İlahi (26)

10 3 0
                                    

Makine sanki bir siren gibi, kendince çaldığı daha doğrusu çalışırken çıkardığı o seslerle kendisine çekiyor ve sanki yeni avını bekliyordu. Onur ve Pelosa ise bir süre orada durmuş kapının üzerindeki desenleri inceliyorlardı. Dış kapıda da bulunan bu kertenkele figürü, ağaçların arasında dilini çıkarmış bir şekilde bekliyordu. Kamufle olma konusunda o kadar başarılıydı ki ağacın bir parçası gibi duruyordu.

''Sloganları en başından beri buydu. Her işi kamufle olarak, gizlice yapıyorlardı'' Dedi Onur sesli bir şekilde düşünerek.

''Ve yaptıkları her ne ise Aslankuşlarını buraya çekmiş olmalı'' Diye ekledi Pelosa. Düşünceli bir şekilde. Onur o kuşların ne olduğunu veya niye gelebileceklerini bilmiyordu o yüzden pek umursamadı.

Ardından Pelosa sakin adımlarla kapıya doğru yöneldi ve tam anahtar kısmına patisiyle dokundu. Ardından kapı büyük bir gıcırtıyla karanlığa doğru açıldı. Onur elindeki güneşten aldığı aydınlığı o karanlığa doğru doğrulttu. Ama bu pek de işe yaramadı. Duvarlar her neyden yapılmışsa güneş ışığını yansıtmayacak şekilde yapılmıştı.
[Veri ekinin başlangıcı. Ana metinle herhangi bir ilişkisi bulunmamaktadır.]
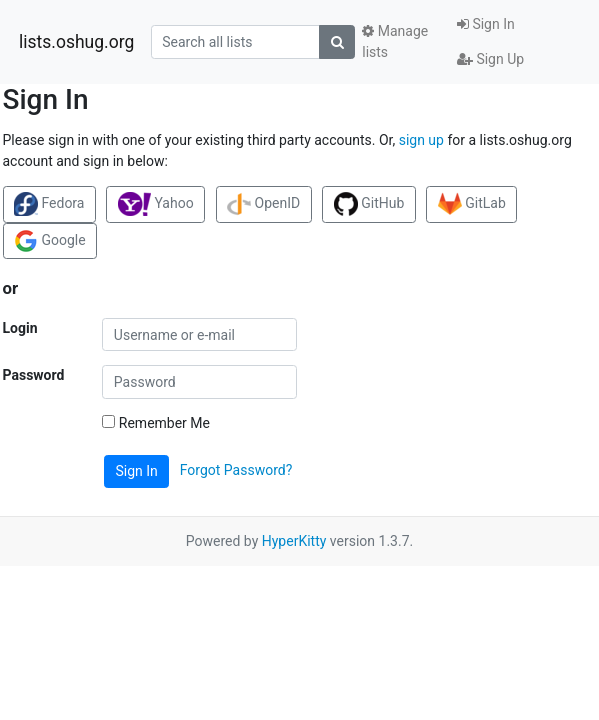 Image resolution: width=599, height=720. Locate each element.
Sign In (486, 24)
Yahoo (156, 204)
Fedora (49, 204)
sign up (421, 140)
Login (20, 328)
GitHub (369, 204)
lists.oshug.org (76, 42)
''Bu normal değil'' Dedi Pelosa.

Ardından duvarların arasında bir tıslama sesi duyuldu. Bir şeyler onlara doğru geliyordu. Pelosa yine içinden kendi kopyasını çıkarmış ilerlemesini izliyordu. Bu kopya ayı 4 adım sonra bir tuzağa yakalanmıştı ve yerlerinden çıkan makineler tarafından katledilmişti. Makineler onlara saldırmak yerine yerlerine geri döndü. Onur ve Pelosa birbirlerine baktı.

''Bu taş ne kadar önemli?'' Diye sordu Onur masumca.

Pelosa onu duymamazlıktan geldi ve kapının yanındaki duvara bir süre baktı. Patisinin duvarın üstünde gezdirdi bir süreliğine. Sanki içinde bir şeyleri tartıyor gibiydi. Ardından patisiyle duvarı sert bir şekilde ittirdi. Ve duvar biraz içeriye doğru göçmeye başladı. Duvar sanki dikdörtgen bir şekilde kesilmişti ve bu duvar yıkıldığında, adeta bir koridor gibi bir alan oluşturacaktı. Yani duvarı tamamen yıkmayı planlamıyordu Pelosa.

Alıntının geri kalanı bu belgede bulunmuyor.